Dataset entries
-=-=-
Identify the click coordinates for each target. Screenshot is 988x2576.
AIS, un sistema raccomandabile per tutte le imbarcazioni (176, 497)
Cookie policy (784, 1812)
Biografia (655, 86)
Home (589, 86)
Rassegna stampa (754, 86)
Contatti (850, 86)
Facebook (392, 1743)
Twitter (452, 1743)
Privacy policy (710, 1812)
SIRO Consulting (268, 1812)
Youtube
-=-=-
What to do ▸
Give back, unchanged, every line from the one with "Biografia (655, 86)" to the end of the entries above.

Answer to this problem ▸
Biografia (655, 86)
Home (589, 86)
Rassegna stampa (754, 86)
Contatti (850, 86)
Facebook (392, 1743)
Twitter (452, 1743)
Privacy policy (710, 1812)
SIRO Consulting (268, 1812)
Youtube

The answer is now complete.